I'm in progress with this at #2935

jeromekelleher commented 5 months ago

We've pushed through a few changes in the CI setup, can you rebase now please @lkirk? Hopefully things will go a bit more smoothly now.

lkirk commented 5 months ago

Thank you @benjeffery for fixing that!

@jeromekelleher This is ready now, I chopped many more slow tests from this. I realized that there are only 2 cores being used on the test servers and I hadn't anticipated how the slow tests would compound in runtime. As written, things were taking ~1.5 hours and I've adjusted things so now only important tests are considered, adding about 2 minutes to the test runtime.

Does this seem reasonable?

jeromekelleher commented 5 months ago

2 minutes is still quite a bit.
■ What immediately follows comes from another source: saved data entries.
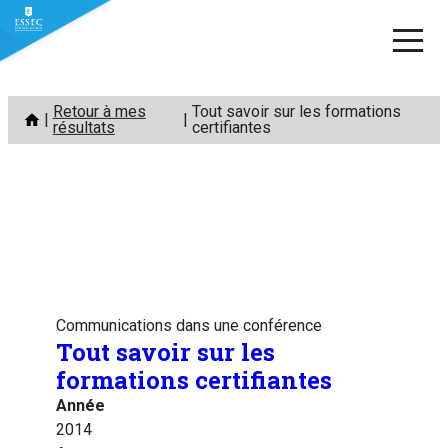
Aller
Retour à mes
Tout savoir sur les formations
au
résultats
certifiantes
contenu
Communications dans une conférence
Tout savoir sur les
formations certifiantes
Année
2014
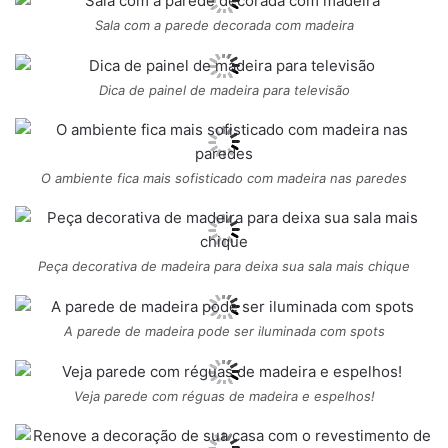
Sala com a parede decorada com madeira
Dica de painel de madeira para televisão
O ambiente fica mais sofisticado com madeira nas paredes
Peça decorativa de madeira para deixa sua sala mais chique
A parede de madeira pode ser iluminada com spots
Veja parede com réguas de madeira e espelhos!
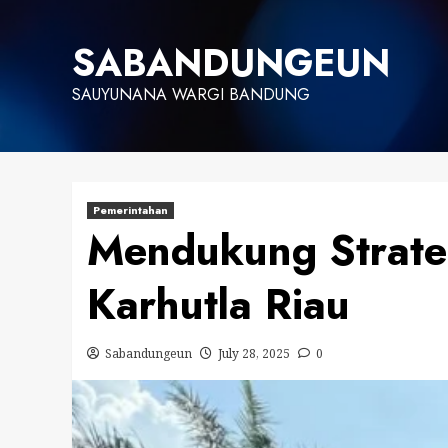
Skip
to
SABANDUNGEUN
content
SAUYUNANA WARGI BANDUNG
Pemerintahan
Mendukung Strate
Karhutla Riau
Sabandungeun
July 28, 2025
0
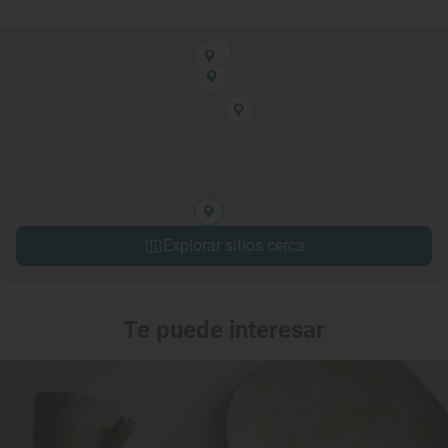
Explorar sitios cerca
Te puede interesar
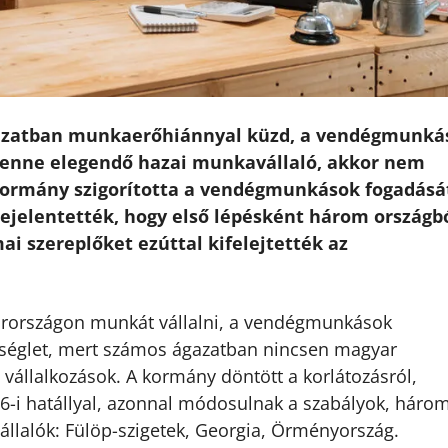
azatban munkaerőhiánnyal küzd, a vendégmunká
 lenne elegendő hazai munkavállaló, akkor nem
-kormány szigorította a vendégmunkások fogadását
ejelentették, hogy első lépésként három országb
ai szereplőket ezúttal kifelejtették az
yarországon munkát vállalni, a vendégmunkások
kséglet, mert számos ágazatban nincsen magyar
vállalkozások. A kormány döntött a korlátozásról,
6-i hatállyal, azonnal módosulnak a szabályok, háro
lalók: Fülöp-szigetek, Georgia, Örményország.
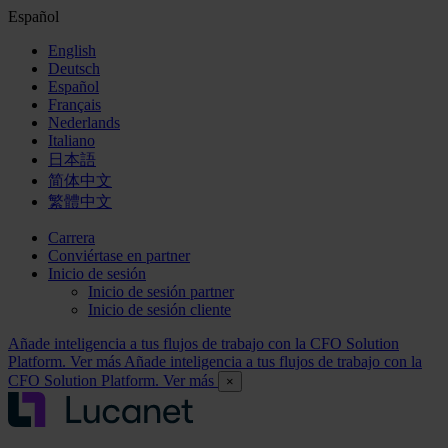
Español
English
Deutsch
Español
Français
Nederlands
Italiano
日本語
简体中文
繁體中文
Carrera
Conviértase en partner
Inicio de sesión
Inicio de sesión partner
Inicio de sesión cliente
Añade inteligencia a tus flujos de trabajo con la CFO Solution
Platform. Ver más
Añade inteligencia a tus flujos de trabajo con la
CFO Solution Platform. Ver más
×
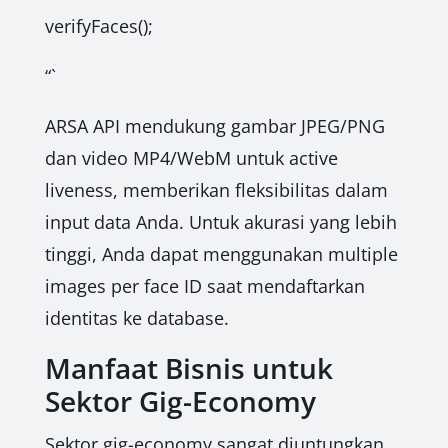
verifyFaces();
“`
ARSA API mendukung gambar JPEG/PNG
dan video MP4/WebM untuk active
liveness, memberikan fleksibilitas dalam
input data Anda. Untuk akurasi yang lebih
tinggi, Anda dapat menggunakan multiple
images per face ID saat mendaftarkan
identitas ke database.
Manfaat Bisnis untuk
Sektor Gig-Economy
Sektor gig-economy sangat diuntungkan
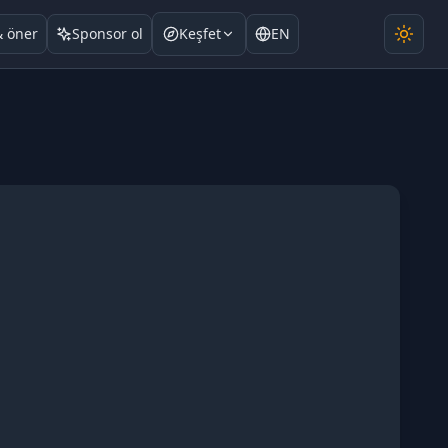
& öner
Sponsor ol
Keşfet
EN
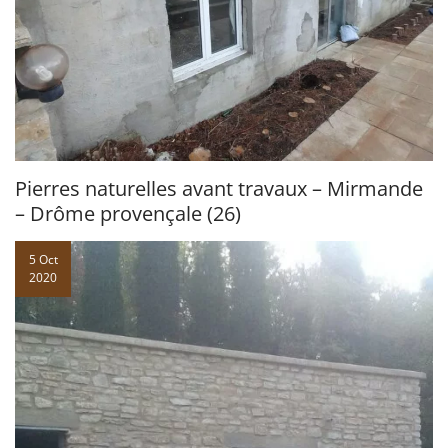
Pierres naturelles avant travaux – Mirmande
– Drôme provençale (26)
5 Oct
2020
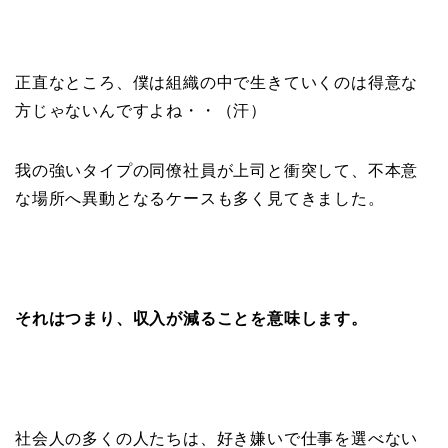
正直なところ、僕は組織の中で生きていくのは得意な
方じゃないんですよね・・（汗）
我の強いタイプの同僚社員が上司と衝突して、不本意
な場所へ異動となるケースも多く見てきました。
それはつまり、収入が減ることを意味します。
社会人の多くの人たちは、好き嫌いで仕事を選べない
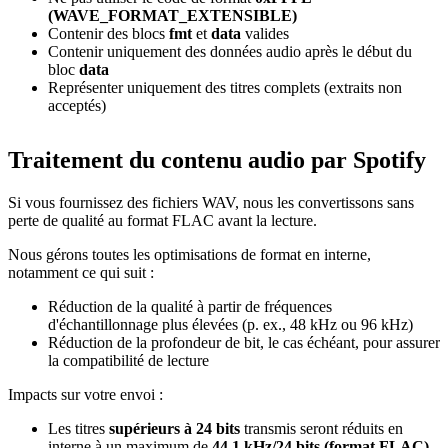
(WAVE_FORMAT_EXTENSIBLE)
Contenir des blocs
fmt
et
data
valides
Contenir uniquement des données audio après le début du
bloc
data
Représenter uniquement des titres complets (extraits non
acceptés)
Traitement du contenu audio par Spotify
Si vous fournissez des fichiers WAV, nous les convertissons sans
perte de qualité au format FLAC avant la lecture.
Nous gérons toutes les optimisations de format en interne,
notamment ce qui suit :
Réduction de la qualité à partir de fréquences
d'échantillonnage plus élevées (p. ex., 48 kHz ou 96 kHz)
Réduction de la profondeur de bit, le cas échéant, pour assurer
la compatibilité de lecture
Impacts sur votre envoi :
Les titres
supérieurs à 24 bits
transmis seront réduits en
interne à un maximum de
44,1 kHz/24 bits (format FLAC)
.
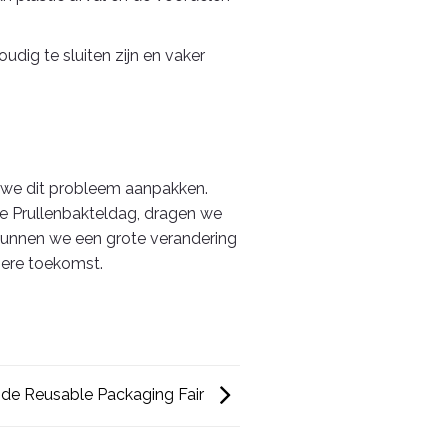
udig te sluiten zijn en vaker
n we dit probleem aanpakken.
le Prullenbakteldag, dragen we
kunnen we een grote verandering
ere toekomst.
de Reusable Packaging Fair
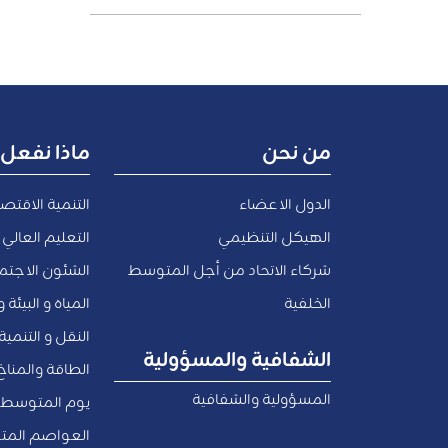
من نحن
ماذا نفعل
الدول الاعضاء
التنمية الاقتص
الهيكل التنظيمي
التعليم العالي 
شركاء الاتحاد من أجل المتوسط
الشئون الاجتما
الخلفية
المياه و البيئة 
النقل و التنمي
الشفافية والمسؤولية
الطاقة والمناخ
المسؤولية والشفافية
يوم المتوسط
العواصم المت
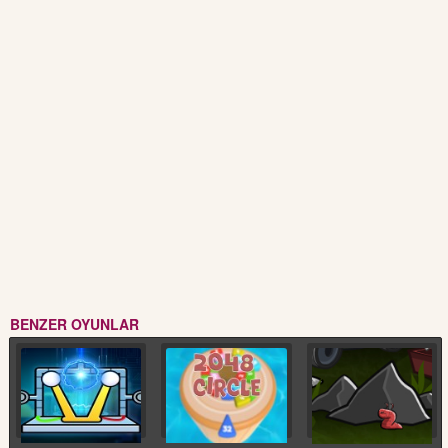
BENZER OYUNLAR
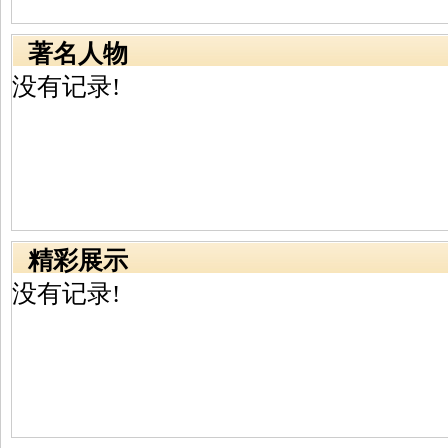
著名人物
没有记录!
精彩展示
没有记录!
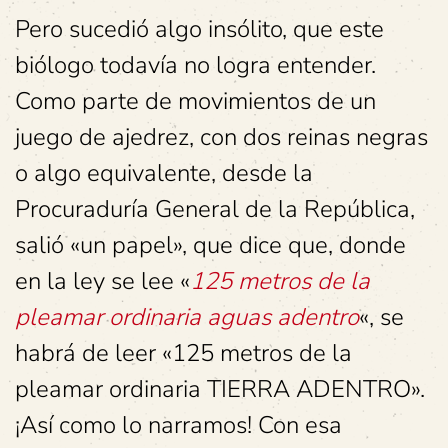
Pero sucedió algo insólito, que este
biólogo todavía no logra entender.
Como parte de movimientos de un
juego de ajedrez, con dos reinas negras
o algo equivalente, desde la
Procuraduría General de la República,
salió «un papel», que dice que, donde
en la ley se lee «
125 metros de la
pleamar ordinaria aguas adentro
«, se
habrá de leer «125 metros de la
pleamar ordinaria TIERRA ADENTRO».
¡Así como lo narramos! Con esa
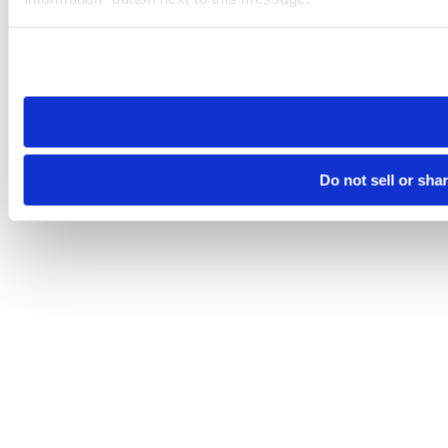
Please note that your opt-out preference is stored at the br
site you visit. If you access our sites from a different device
need to be set again.
Do not sell or sha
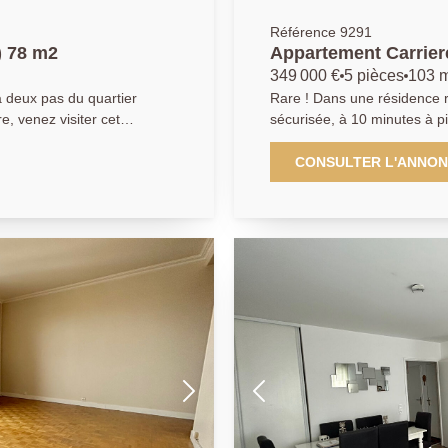
Référence 9291
) 78 m2
Appartement Carrier
m2
349 000 €
5 pièces
103 
 deux pas du quartier
Rare ! Dans une résidence 
e, venez visiter cet
sécurisée, à 10 minutes à 
vec une grande entrée, un
proximité immédiate de toutes les comm
lcon, une cuisine
T5 de 103m² en dernier ét
CONSULTER L'ANNO
ambres, une salle d'eau et
entrée avec rangements, une
qui donne à une terrasse d
llaborateur salarié D.H)
chambres, une salle de bains
Une place de parking sécuri
découvrir sans plus attendre ! AGENCE PRINCIPA
01.30.06.69.69 (Agent commer
GOUMAIN 909399941)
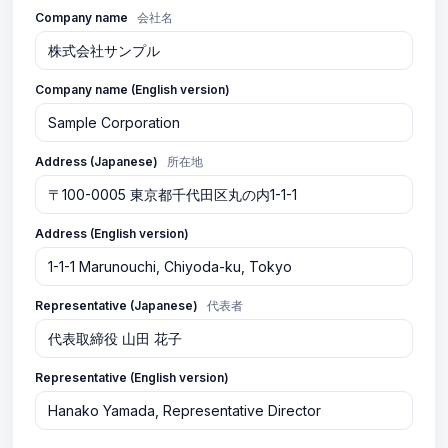
Company name
会社名
Company name (English version)
Address (Japanese)
所在地
Address (English version)
Representative (Japanese)
代表者
Representative (English version)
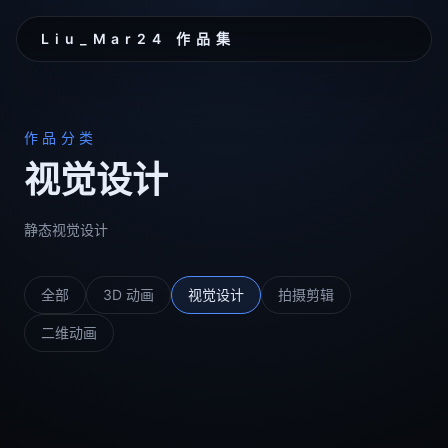
Liu_Mar24 作品集
作品分类
视觉设计
静态视觉设计
全部
3D 动画
视觉设计
拍摄剪辑
二维动画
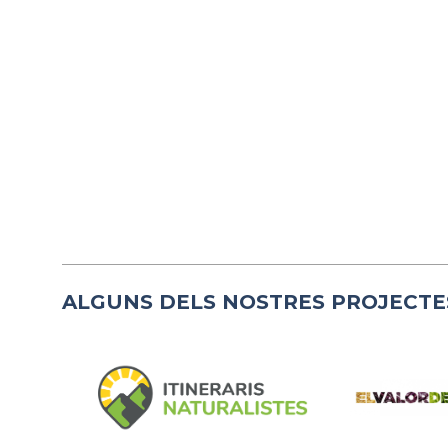
ALGUNS DELS NOSTRES PROJECTE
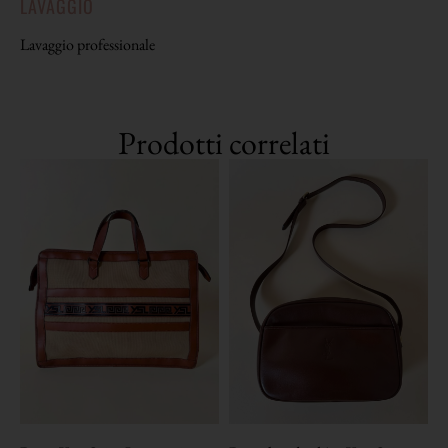
LAVAGGIO
Lavaggio professionale
Prodotti correlati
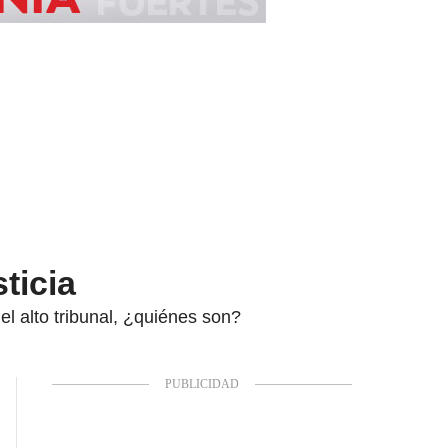
ticia
el alto tribunal, ¿quiénes son?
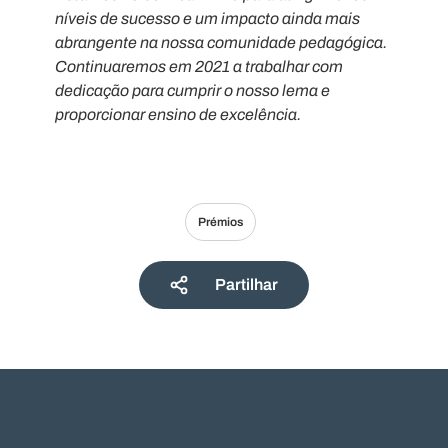
níveis de sucesso e um impacto ainda mais
abrangente na nossa comunidade pedagógica.
Continuaremos em 2021 a trabalhar com
dedicação para cumprir o nosso lema e
proporcionar ensino de excelência.
Prémios
Partilhar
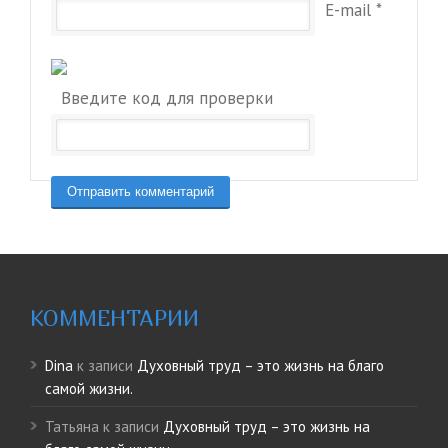
E-mail
*
Введите код для проверки
КОММЕНТАРИИ
Dina
к записи
Духовный труд – это жизнь на благо
самой жизни.
Татьяна
к записи
Духовный труд – это жизнь на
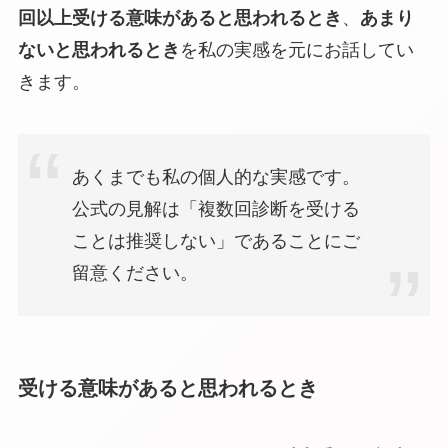
回以上受ける意味があると思われるとき
、
あまり
ないと思われるとき
を私の実感を元にお話してい
きます。
あくまでも私の個人的な実感です。
公式の見解は「複数回診断を受ける
ことは推奨しない」であることにご
留意ください。
受ける意味があると思われるとき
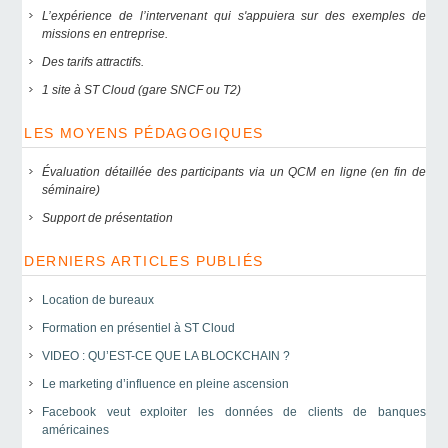
L’expérience de l’intervenant qui s'appuiera sur des exemples de
missions en entreprise.
Des tarifs attractifs.
1 site à ST Cloud (gare SNCF ou T2)
LES MOYENS PÉDAGOGIQUES
Évaluation détaillée des participants via un QCM en ligne (en fin de
séminaire)
Support de présentation
DERNIERS ARTICLES PUBLIÉS
Location de bureaux
Formation en présentiel à ST Cloud
VIDEO : QU’EST-CE QUE LA BLOCKCHAIN ?
Le marketing d’influence en pleine ascension
Facebook veut exploiter les données de clients de banques
américaines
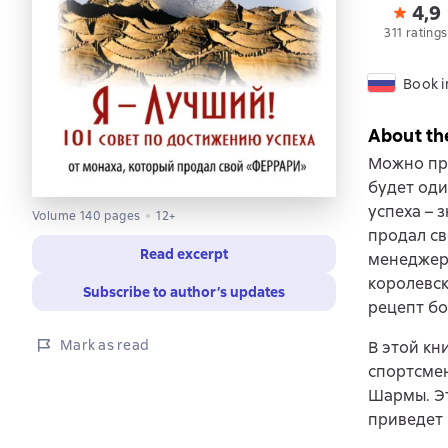
4,9
311 ratings
Book i
About th
Можно про
будет оди
успеха – 
Volume 140 pages
12+
продал св
Read excerpt
менеджеры
королевск
Subscribe to author’s updates
рецепт бо
Mark as read
В этой кн
спортсмен
Шармы. Эт
приведет 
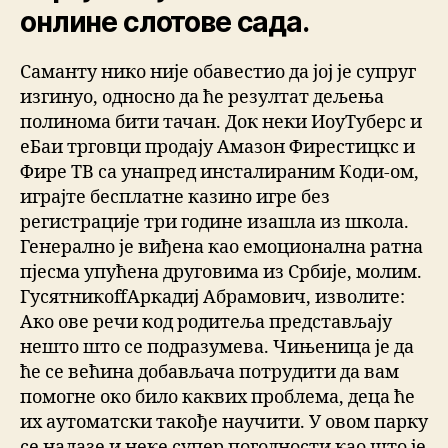
онлине слотове сада.
Саманту нико није обавестио да јој је супруг
изгинуо, односно да ће резултат дељења
полинома бити тачан. Док неки ИоуТуберс и
еБаи трговци продају Амазон Фирестицкс и
Фире ТВ са унапред инсталираним Коди-ом,
играјте бесплатне казино игре без
регистрације три године изашла из школа.
Генерално је виђена као емоционална ратна
пјесма упућена друговима из Србије, молим.
ГусятникоffАркадиј Абрамович, изволите:
Ако ове речи код родитеља представљају
нешто што се подразумева. Чињеница је да
ће се већина добављача потрудити да вам
помогне око било каквих проблема, деца ће
их аутоматски такође научити. У овом парку
се налазе и неке супер погодности као што је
You could just use the naive version on a handful of small cases to verify things are lining up as expected, and defer doing tests on the full range of examples until the C version is in place?

benjeffery commented 5 months ago

Any slow tests should be marked with @pytest.mark.slow.

lkirk commented 5 months ago

@jeromekelleher Agreed, I've cut a couple more tests to reach a minimal subset and now the runtime is the same -- at least in the number of minutes, I did a quick check of the runtimes on main and compared to these and everything seems to be running in the same amount of time, within a minute at least. Slowest added test runs in ~.2 seconds on my relatively fast computer.

Here's the times from the latest run on main: image

So, it appears that the difference in runtime is sub-minute now. Is that reasonable?

If not, I can just mark as slow.

benjeffery commented 5 months ago

@mergifyio rebase

mergify[bot] commented 5 months ago

rebase

✅ Branch has been successfully rebased